Health

Human embryo repair experiment swaps out faulty mitochondrial DNA

A new therapeutic technology designed to prevent women from passing on debilitating disorders to their babies has worked successfully in a small, proof-of-concept experiment.

DNA replacement therapy or '3-parent baby' technique gets cautious OK in Britain

A pipette is inserted inside an egg to remove the nucleus as part of a mitochondrial DNA replacement experiment. (Center for Embryonic Cell and Gene Therapy of Oregon Health & Science University)

A new therapeutic technology to prevent women from passing on debilitating disorders to their babies has worked successfully in a small, proof-of-concept experiment.

Mitochondrial replacement therapy, colloquially known as the three-parent baby procedure, is designed to prevent diseases rooted in bad or mutant DNA in the mitochondria.

Mitochondria are the power plants or batteries in our cells that provide energy. When there are defects in mitochondrial DNA, progressive diseases can result that affect our energy-intensive organs, such as the brain, heart, muscles and liver.

"Currently there are no cures, and these diseases can be debilitating and often fatal," Paula Amato of Oregon Health & Science University told reporters.

Since we only inherit mitochondrial DNA from our mothers, it's hoped that swapping out these DNA mutations from the mitochondria in human eggs or ova will prevent defects in the baby.

In vitro replacement

Amato, Shoukhrat Mitalipov and their team published an early-stage study in the journal Nature this week describing how they used a technique to replace faulty mitochondria with those from a healthy donor egg stripped of its nucleus. 

"What they're doing here is essentially a form of in vitro fertilization where they're trying to get rid of the bad mitochondrial DNA," said Dr. Mark Tarnopolsky, a clinician and scientist at McMaster University's pediatrics department who studies mitochondrial diseases. He wasn't involved in the study.

The therapy is designed so that the mother's healthy nuclear DNA is still passed on while the mitochondrial DNA comes from a donor egg.

Doctors need to follow any children conceived through mitochondrial replacement therapy closely as they grow, says Dr. Mark Tarnopolsky. (McMaster University)

"What you have is this hybrid or fusion type of an egg," Tarnopolsky said. "You've got this nucleus now that contains all of that healthy, good genetic material in the nucleus from the original mom who had mitochondrial disease. Now that mom has a hybrid egg, which has nice, fresh mitochondria from the donor mom."

Until now, published research into mitochondrial DNA in humans used eggs with normal, not diseased mitochondrial DNA.

The investigators replaced the mitochondria, fertilized the hybrid egg, and produced healthy embryos to the blastocyst stage.

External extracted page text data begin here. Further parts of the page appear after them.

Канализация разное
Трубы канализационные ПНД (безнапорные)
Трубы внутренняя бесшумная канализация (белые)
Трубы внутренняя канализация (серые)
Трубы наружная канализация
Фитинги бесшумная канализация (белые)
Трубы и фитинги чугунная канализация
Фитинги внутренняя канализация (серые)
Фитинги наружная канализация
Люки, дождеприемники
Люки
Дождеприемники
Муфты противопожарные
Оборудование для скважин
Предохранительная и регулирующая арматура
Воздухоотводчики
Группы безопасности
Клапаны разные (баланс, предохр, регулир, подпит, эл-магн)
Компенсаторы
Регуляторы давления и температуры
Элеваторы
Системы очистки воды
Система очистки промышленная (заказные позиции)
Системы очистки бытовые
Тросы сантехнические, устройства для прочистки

That's when fertility clinics normally implant the embryo in a woman's uterus.

The diseases themselves are rare, affecting an estimated one in 5,000 children worldwide, Tarnopolsky said.

Donor match considered

In rare instances in the experiment, Amato and Mitalipov's team found some defective mitochondria still contaminated the fertilized embryos.

Mitalipov suggests choosing egg donors with closely matched mitochondrial DNA to overcome the issue. He didn't think it would slow clinical trials, in up to 15 families, if U.S. regulators approve it.  

"What we have to do is to be as careful as we can to try and match the donor mitochondrial DNA," said Eric Shoubridge at the department of human genetics at McGill University in Montreal, who wrote a journal commentary that accompanies the study.

"We want them to be essentially on a similar mitochondrial DNA background so they're going to replicate at the same rate. So even if the mom who is carrying the mutations [has] a few of her mutations get carried over, it's not going to outmanoeuvre, if you will, the ones from the donor egg."

The procedure is complex and not many clinics worldwide are licensed to do it, Shoubridge said.

This week in Britain, a panel advising the U.K. fertility regulator recommended the techniques now be approved for "cautious" use in "specific circumstances."

Baby born using technique

Earlier this year, U.S. doctors working at a clinic in Mexico helped a Jordanian couple to conceive a baby from a genetically modified embryo with DNA from its mother, father and a female mitochondrial DNA donor using a similar technique.

Nothing has been published about the baby boy in the scientific literature yet, Shoubridge said.

He said many of those working in the area would like to see any births occur under the carefully controlled conditions of a clinical trial. That way, rules are in place to make it as safe as possible.

In all cases, doctors need to follow the children closely as they grow, Tarnopolsky said.

The procedure is currently illegal in Canada.

"I think it should be something that in Canada we should offer at some point," Shoubridge said.